Start of GIVEN RECORDS

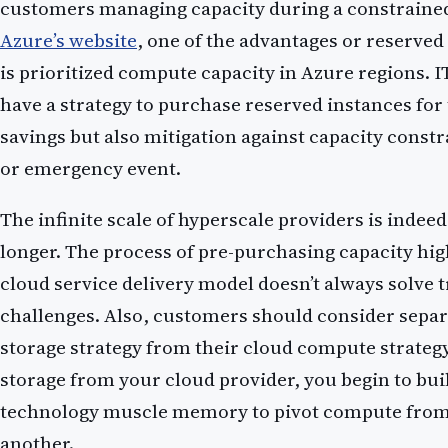
customers managing capacity during a constrained
Azure’s website
, one of the advantages or reserved
is prioritized compute capacity in Azure regions. I
have a strategy to purchase reserved instances for
savings but also mitigation against capacity constr
or emergency event.
The infinite scale of hyperscale providers is indeed i
longer. The process of pre-purchasing capacity hig
cloud service delivery model doesn’t always solve t
challenges. Also, customers should consider separ
storage strategy from their cloud compute strateg
storage from your cloud provider, you begin to bui
technology muscle memory to pivot compute from
another.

End of GIVEN RECORDS

Check each line of the records above, and copy those that hold the word "capacity".

customers managing capacity during a constrained
is prioritized compute capacity in Azure regions. I
savings but also mitigation against capacity constr
longer. The process of pre-purchasing capacity hig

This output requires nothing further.